From: Michal Wajdeczko <michal.wajdeczko@intel.com>
To: Satyanarayana K V P <satyanarayana.k.v.p@intel.com>,
<intel-xe@lists.freedesktop.org>
Cc: Matthew Brost <matthew.brost@intel.com>,
Tomasz Lis <tomasz.lis@intel.com>
Subject: Re: [PATCH v3 1/2] drm/xe/vf: Introduce RESFIX start marker support
Date: Tue, 11 Nov 2025 16:06:55 +0100 [thread overview]
Message-ID: <bf4d6547-2d53-4bf6-af94-6ed5cf74f311@intel.com> (raw)
In-Reply-To: <20251107141015.29051-5-satyanarayana.k.v.p@intel.com>
On 11/7/2025 3:10 PM, Satyanarayana K V P wrote:
> In scenarios involving double migration, the VF KMD may encounter
> situations where it is instructed to re-migrate before having the
> opportunity to send RESFIX_DONE for the initial migration.

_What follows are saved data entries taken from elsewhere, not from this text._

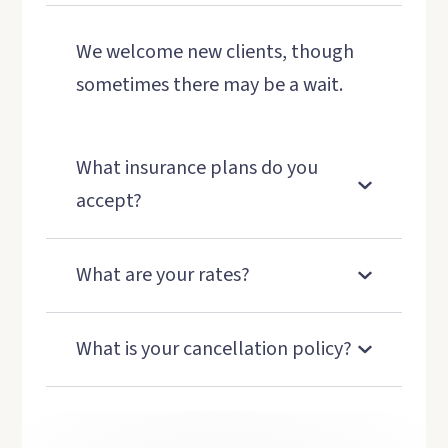
We welcome new clients, though
sometimes there may be a wait.
What insurance plans do you
accept?
What are your rates?
What is your cancellation policy?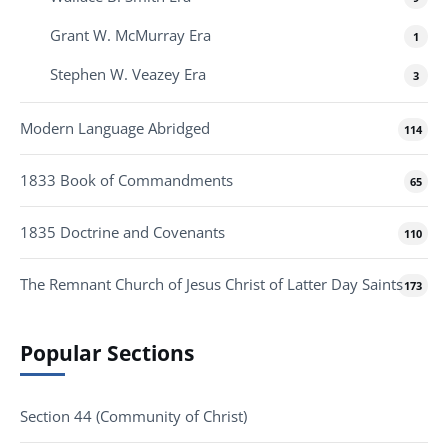
Grant W. McMurray Era
1
Stephen W. Veazey Era
3
Modern Language Abridged
114
1833 Book of Commandments
65
1835 Doctrine and Covenants
110
The Remnant Church of Jesus Christ of Latter Day Saints
173
Popular Sections
Section 44 (Community of Christ)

This can occur
> when the fix-up for the prior migration is still underway, but the VF KMD
> is migrated again.
>
> Consequently, this may lead to the possibility of sending two migration
> notifications (i.e., pending fix-up for the first migration and a second
> notification for the new migration). Upon receiving the first RES_FIX
> notification, the GuC will resume VF submission on the GPU, potentially
> resulting in undefined behavior, such as system hangs or crashes.
>
> To avoid this, post migration, a marker is sent to the GUC prior to the
> start of resource fixups to indicate start of resource fixups. The same
> marker is sent along with RESFIX_DONE notification so that GUC can avoid
> submitting jobs to HW in case of double migration.
>
> Signed-off-by: Satyanarayana K V P <satyanarayana.k.v.p@intel.com>
> Cc: Michal Wajdeczko <michal.wajdeczko@intel.com>
> Cc: Matthew Brost <matthew.brost@intel.com>
> Cc: Tomasz Lis <tomasz.lis@intel.com>
>
> ---
> V2 -> V3:
> - Fixed review comments (Michal W).
> - Updated commit message.
> - Fixed CI.BAT issues.
> - Added helper function to assert on unsupported GUC versions.
>
> V1 -> V2:
> - Squashed "Enable RESFIX start marker only on supported GUC
> versions" commit into a single commit. (Matt B)
> ---
> .../gpu/drm/xe/abi/guc_actions_sriov_abi.h | 40 ++++++++
> drivers/gpu/drm/xe/xe_gt_sriov_vf.c | 98 +++++++++++++++++--
> drivers/gpu/drm/xe/xe_gt_sriov_vf_types.h | 5 +
> drivers/gpu/drm/xe/xe_sriov_vf.c | 46 ++++++++-
> drivers/gpu/drm/xe/xe_sriov_vf_types.h | 5 +
> 5 files changed, 185 insertions(+), 9 deletions(-)
>
> diff --git a/drivers/gpu/drm/xe/abi/guc_actions_sriov_abi.h b/drivers/gpu/drm/xe/abi/guc_actions_sriov_abi.h
> index 0b28659d94e9..8bc74cbc1c35 100644
> --- a/drivers/gpu/drm/xe/abi/guc_actions_sriov_abi.h
> +++ b/drivers/gpu/drm/xe/abi/guc_actions_sriov_abi.h
> @@ -656,4 +656,44 @@
> #define PF2GUC_SAVE_RESTORE_VF_RESPONSE_MSG_LEN GUC_HXG_RESPONSE_MSG_MIN_LEN
> #define PF2GUC_SAVE_RESTORE_VF_RESPONSE_MSG_0_USED GUC_HXG_RESPONSE_MSG_0_DATA0
>
> +/**
> + * DOC: VF2GUC_NOTIFY_RESFIX_START
in the GuC spec there is no "NOTIFY", so this should be just:
VF2GUC_RESFIX_START
here and in all below defs
> + *
> + * This action is used by VF to notify the GuC that the VF KMD will be starting
> + * post-migration recovery steps.
> + *
> + * This message must be sent as `MMIO HXG Message`_.
> + *
> + * Available since GuC version 70.54.0 (VF 1.27.0)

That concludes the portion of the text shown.